» DATA SHOWN:
————

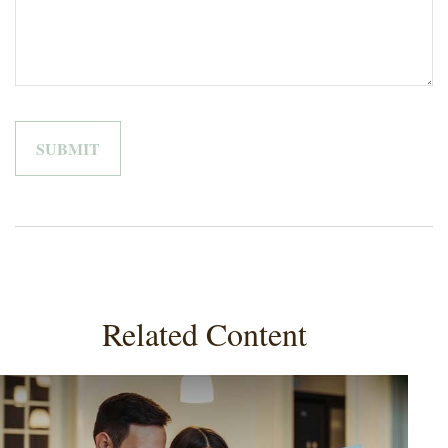
Related Content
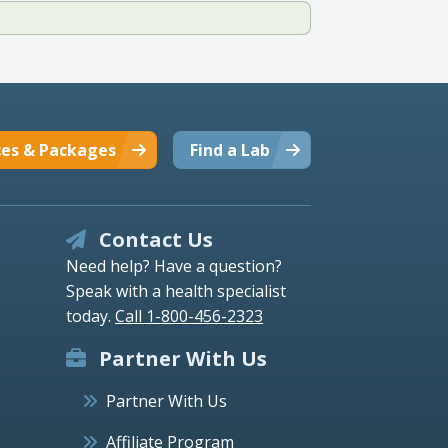
ces & Packages
Find a Lab
Contact Us
Need help? Have a question?
Speak with a health specialist
today.
Call 1-800-456-2323
Partner With Us
Partner With Us
Affiliate Program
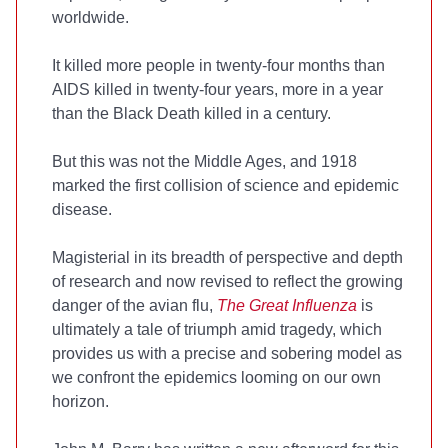
worldwide.
It killed more people in twenty-four months than
AIDS killed in twenty-four years, more in a year
than the Black Death killed in a century.
But this was not the Middle Ages, and 1918
marked the first collision of science and epidemic
disease.
Magisterial in its breadth of perspective and depth
of research and now revised to reflect the growing
danger of the avian flu,
The Great Influenza
is
ultimately a tale of triumph amid tragedy, which
provides us with a precise and sobering model as
we confront the epidemics looming on our own
horizon.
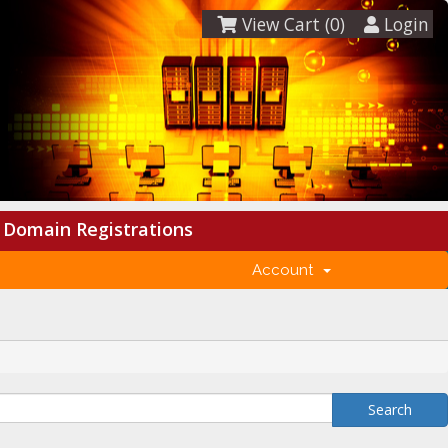
View Cart (
0
)
Login
Domain Registrations
Account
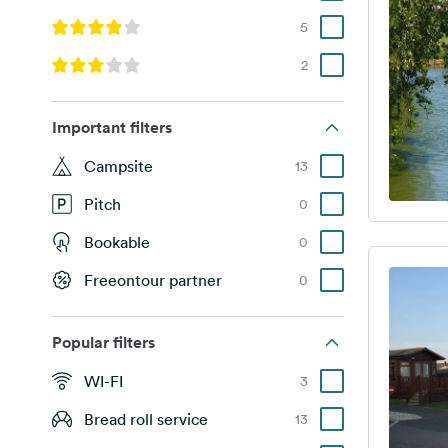
5
2
Important filters
Campsite
13
Pitch
0
Bookable
0
Freeontour partner
0
Popular filters
WI-FI
3
Bread roll service
13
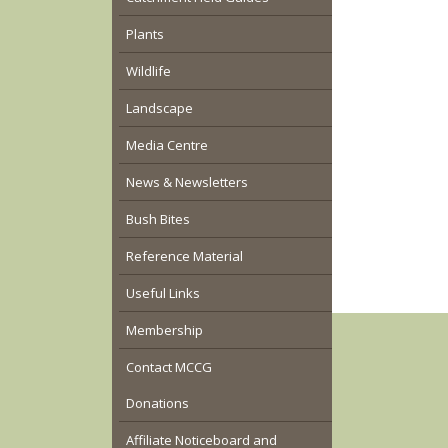
Plants
Wildlife
Landscape
Media Centre
News & Newsletters
Bush Bites
Reference Material
Useful Links
Membership
Contact MCCG
Donations
Affiliate Noticeboard and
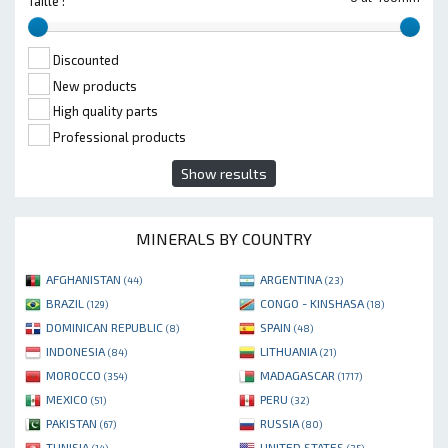
Taille :
Discounted
New products
High quality parts
Professional products
Show results
MINERALS BY COUNTRY
AFGHANISTAN
ARGENTINA
(44)
(23)
BRAZIL
CONGO - KINSHASA
(129)
(18)
DOMINICAN REPUBLIC
SPAIN
(8)
(48)
INDONESIA
LITHUANIA
(84)
(21)
MOROCCO
MADAGASCAR
(354)
(1717)
MEXICO
PERU
(51)
(32)
PAKISTAN
RUSSIA
(67)
(80)
TUNISIA
UNITED STATES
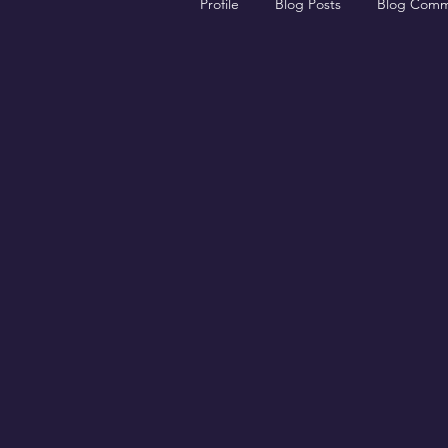
Profile
Blog Posts
Blog Comm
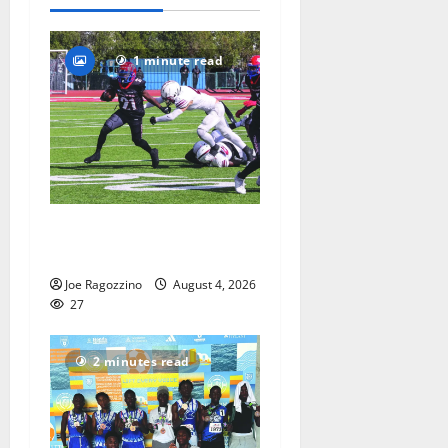
2026
70
1 minute read
HS football teams get ready
for official practice
Joe Ragozzino
August 4, 2026
27
2 minutes read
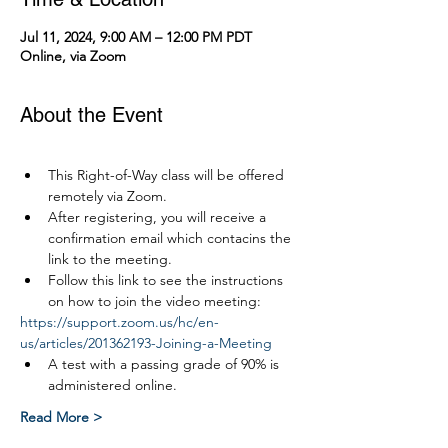
Jul 11, 2024, 9:00 AM – 12:00 PM PDT
Online, via Zoom
About the Event
This Right-of-Way class will be offered 
remotely via Zoom.
After registering, you will receive a 
confirmation email which contacins the 
link to the meeting.
Follow this link to see the instructions 
on how to join the video meeting:
https://support.zoom.us/hc/en-
us/articles/201362193-Joining-a-Meeting
A test with a passing grade of 90% is 
administered online.
Read More >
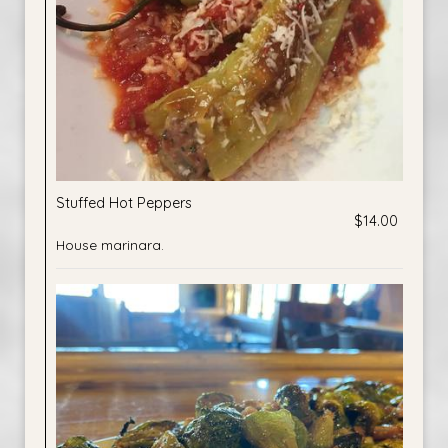
Stuffed Hot Peppers
$14.00
House marinara.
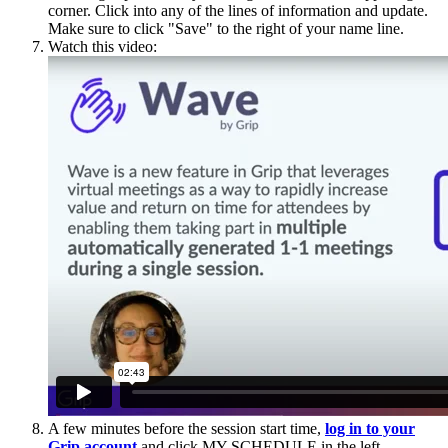
corner. Click into any of the lines of information and update.
Make sure to click "Save" to the right of your name line.
Watch this video:
A few minutes before the session start time,
log in to your
Grip account
and click MY SCHEDULE in the left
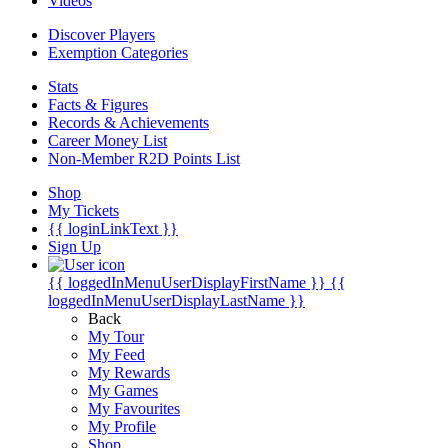
Videos
Discover Players
Exemption Categories
Stats
Facts & Figures
Records & Achievements
Career Money List
Non-Member R2D Points List
Shop
My Tickets
{{ loginLinkText }}
Sign Up
{{ loggedInMenuUserDisplayFirstName }}
{{
loggedInMenuUserDisplayLastName }}
Back
My Tour
My Feed
My Rewards
My Games
My Favourites
My Profile
Shop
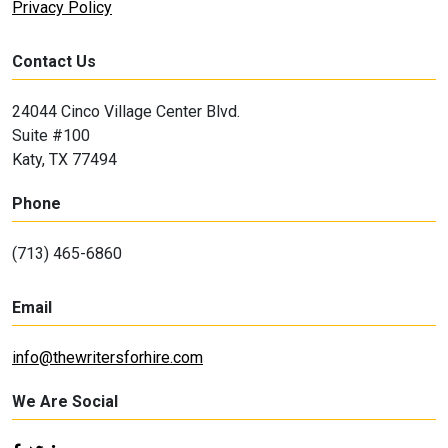
Privacy Policy
Contact Us
24044 Cinco Village Center Blvd.
Suite #100
Katy, TX 77494
Phone
(713) 465-6860
Email
info@thewritersforhire.com
We Are Social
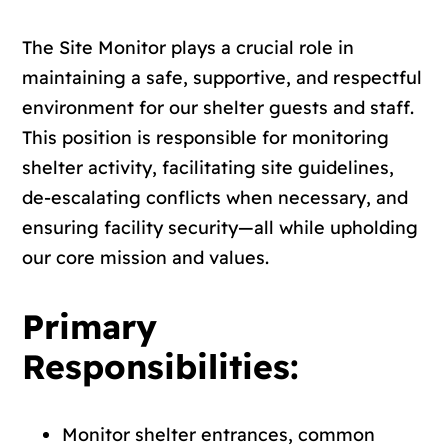
The Site Monitor plays a crucial role in
maintaining a safe, supportive, and respectful
environment for our shelter guests and staff.
This position is responsible for monitoring
shelter activity, facilitating site guidelines,
de-escalating conflicts when necessary, and
ensuring facility security—all while upholding
our core mission and values.
Primary
Responsibilities:
Monitor shelter entrances, common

————

Starting from the data above, filter for lines with "will" and copy each one.

This Right-of-Way class will be offered 
After registering, you will receive a 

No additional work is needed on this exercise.